A British-built spacecraft launched on Saturday is now in “cruise mode” as it settles down for a five billion mile trip to Mercury.

Scientists will have to wait another seven years before BepiColombo delivers two orbiters to circle the planet closest to the sun.

The spacecraft was blasted free of the Earth’s gravity by an Ariane 5, the European Space Agency (ESA)’s most powerful heavy lift rocket.

Soon after the launch from the European space port at Kourou, French Guiana, cameras on the craft took a series of “selfies” showing the successful deployment of its 30-metre (98ft) wide solar panels and radio antennae.

In 2020 BepiColombo will sweep round the Earth at the start of a complex series of fly-bys designed to brake against the sun’s enormous gravitational pull.

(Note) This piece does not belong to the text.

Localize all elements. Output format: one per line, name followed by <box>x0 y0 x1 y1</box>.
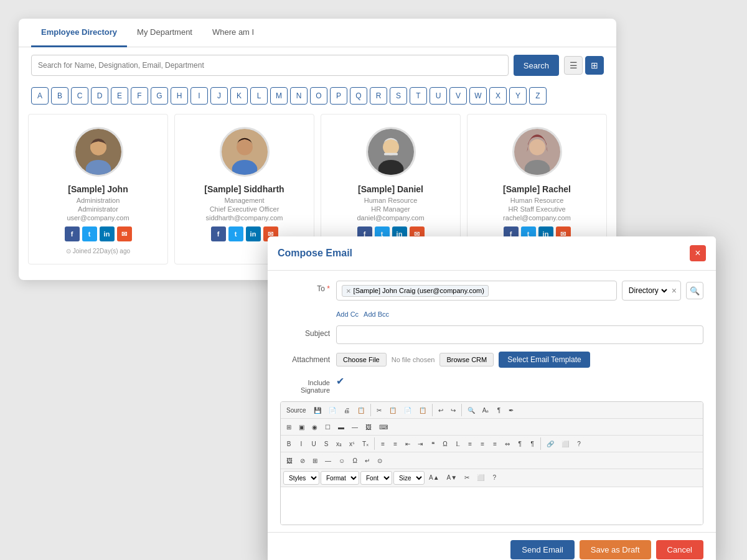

The next stop is Venus, which the spacecraft will fly round twice collecting data on the way, followed by six fly-bys of Mercury.

BepiColombo will arrive at its destination on December 5, 2025. The two orbiters, one European and the other Japanese, will then detach from their “mothership” and start investigating the planet.

ESA’s science director Gunther Hasinger said: “There is a long and exciting road ahead of us before BepiColombo starts collecting data for the science community.

“Endeavours like the Rosetta mission and their ground-breaking discoveries even years after their completion have already shown us that complex science exploration missions are well worth the wait.”

A critical point will come when the spacecraft’s futuristic electric ion thrusters are switched on.

This will be done automatically by the on-board computer.

BepiColombo is the first mission to use the Star Trek-style “impulse drive” technology to reach another planet.

It has four of the engines. Two will fire at a time, expelling electrically charged atoms of xenon gas to produce about an ounce-worth of force that can be sustained for long periods of time.

Justin Byrne, head of science at Airbus Defence and Space, which built the Mercury Transfer Module carrying the orbiters in Stevenage, said: “The engines will be switched on in a few days and that will be the crowning glory. Then we have seven years to wait for the science.”